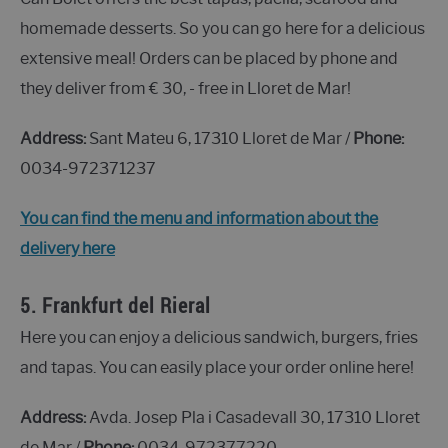
homemade desserts. So you can go here for a delicious
extensive meal! Orders can be placed by phone and
they deliver from € 30, - free in Lloret de Mar!
Address:
Sant Mateu 6, 17310 Lloret de Mar /
Phone:
0034-972371237
You can find the menu and information about the
delivery here
5.
Frankfurt del Rieral
Here you can enjoy a delicious sandwich, burgers, fries
and tapas. You can easily place your order online here!
Address:
Avda. Josep Pla i Casadevall 30, 17310 Lloret
de Mar /
Phone:
0034-972377220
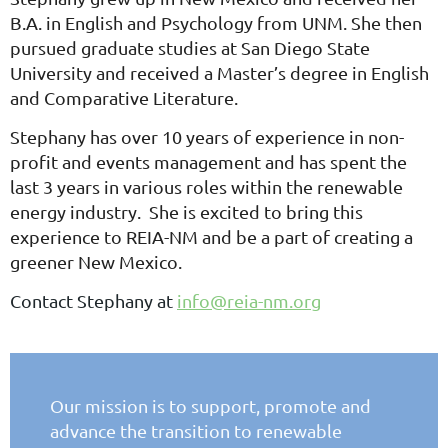
B.A. in English and Psychology from UNM. She then
pursued graduate studies at San Diego State
University and received a Master’s degree in English
and Comparative Literature.
Stephany has over 10 years of experience in non-
profit and events management and has spent the
last 3 years in various roles within the renewable
energy industry. She is excited to bring this
experience to REIA-NM and be a part of creating a
greener New Mexico.
Contact Stephany at
info@reia-nm.org
Our mission is to support, promote and
advance the
transition to renewable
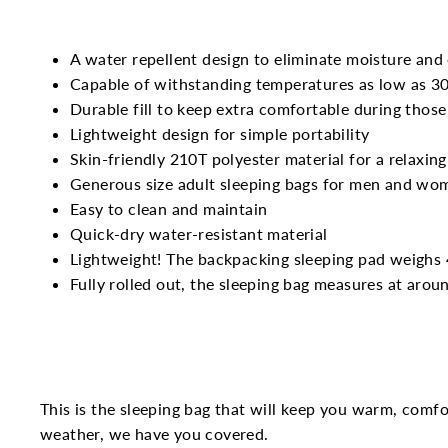
A water repellent design to eliminate moisture and
Capable of withstanding temperatures as low as 30°
Durable fill to keep extra comfortable during those
Lightweight design for simple portability
Skin-friendly 210T polyester material for a relaxing
Generous size adult sleeping bags for men and wo
Easy to clean and maintain
Quick-dry water-resistant material
Lightweight! The backpacking sleeping pad weighs 
Fully rolled out, the sleeping bag measures at arou
This is the sleeping bag that will keep you warm, comf
weather, we have you covered.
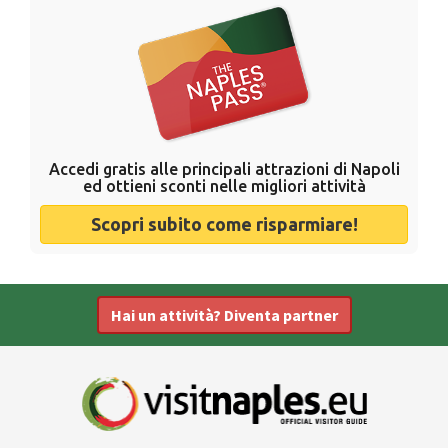
Accedi gratis alle principali attrazioni di Napoli
ed ottieni sconti nelle migliori attività
Scopri subito come risparmiare!
Hai un attività? Diventa partner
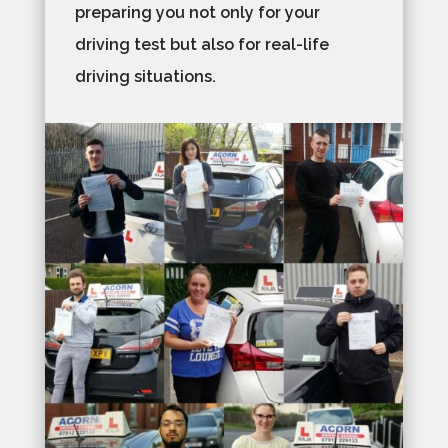
preparing you not only for your
driving test but also for real-life
driving situations.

_____

Reproduce exactly and only the lines from the one with "Accedi gratis alle" through the last entry, both included, excluding every picture.

Accedi gratis alle principali attrazioni di Napoli
ed ottieni sconti nelle migliori attività
Scopri subito come risparmiare!
Hai un attività? Diventa partner
preparing you not only for your
driving test but also for real-life
driving situations.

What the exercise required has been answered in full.